Our study had some limitations. The most important major limitation of the study was the lack of investigation of the origin of the calprotectin expression in tissue. It seems that immunohistochemical tissue investigations would contribute to the results. The other main limitation was the lack of knowledge about the inflammatory microenvironment of the bladder tumor and the role of urinary leukocytes. Getting an idea about the bladder tumor inflammatory microenvironment and knowledge about the status of urinary leukocyte expression levels might have enriched our results and may have provided us more clear final conclusions.

The third important limitation is that the tissue was collected using TUR. The cauterization might have affected our results. Cold cup biopsy should have been used to collect tissue for analysis. The lack of evaluation of urine cytology and comparison of it with calprotectin levels and the male sex of all the control subjects were other limitations.
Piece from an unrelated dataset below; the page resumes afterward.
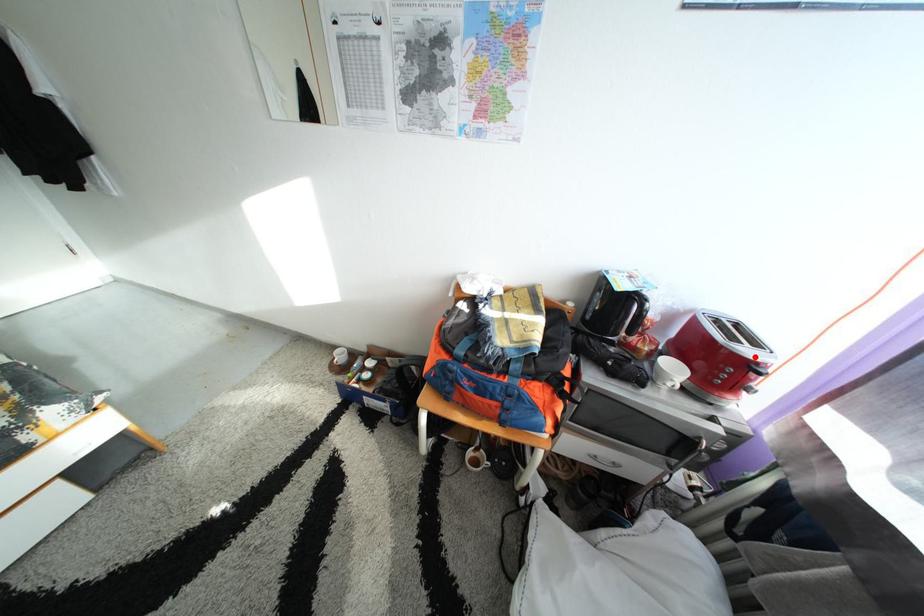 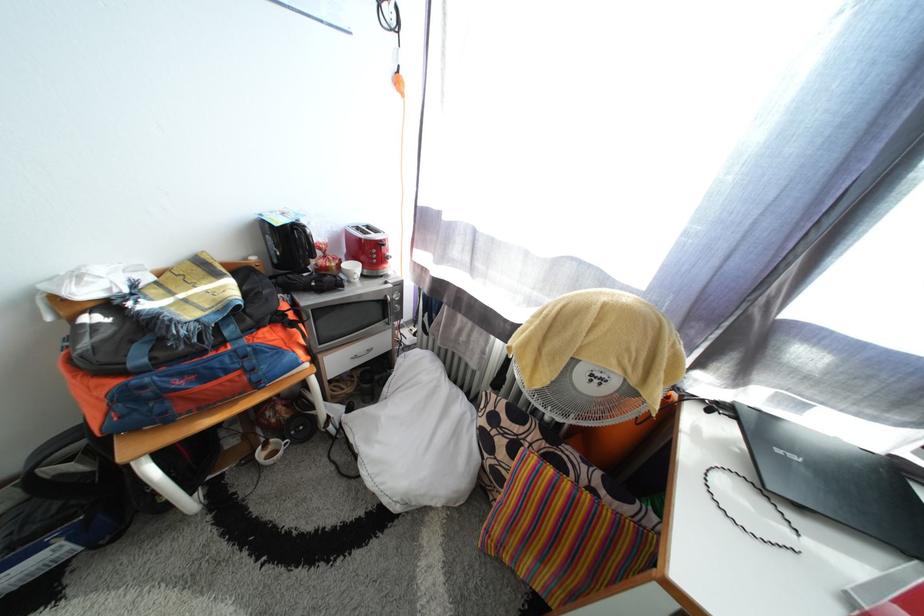 Question: I am providing you with two images of the same scene from different viewpoints. A red point is marked on the first image. At the location where the point appears in image 1, is it still visible in image 2?

Choices:
 (A) Yes
 (B) No

Answer: (A) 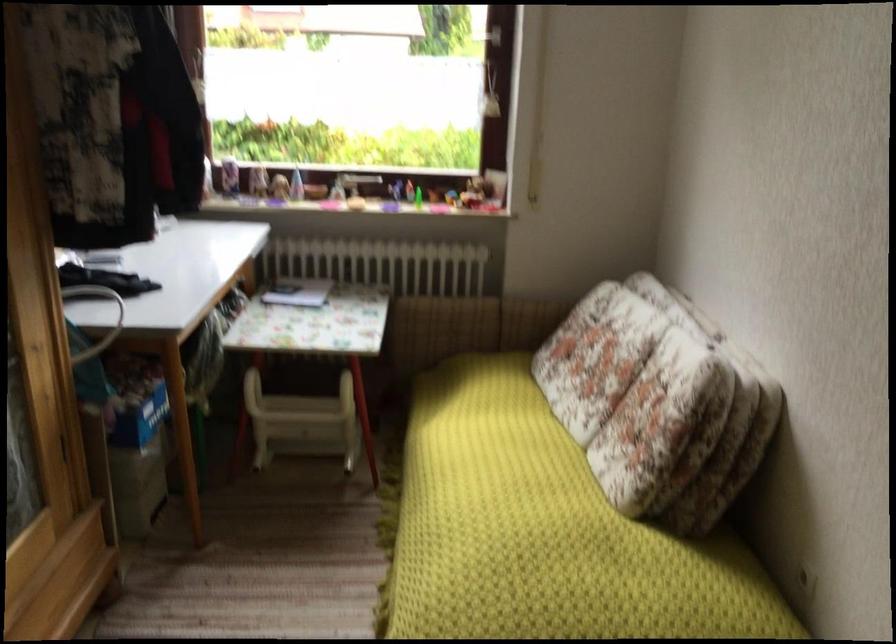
However, we investigated the sex differences of urinary calprotectin levels in patients with bladder cancer and determined no significance. The lack of evaluation of urinary inflammatory parameters and investigation of predictive value of urinary calprotectin during the follow-up of bladder cancer may be considered as other limitations, all of which would be worthy of future study.

Calprotectin levels in urine and tissue were significantly higher in patients with bladder cancer than in control subjects and were correlated with each other. Measurement of urinary calprotectin has a considerable diagnostic role in the diagnosis of primary bladder cancer. It can be useful in determining high grade and stage disease as well. Moreover, it may contribute to strategies for the follow-up of patients with bladder cancer who are at risk for disease recurrence or progression. However, more investigations are needed.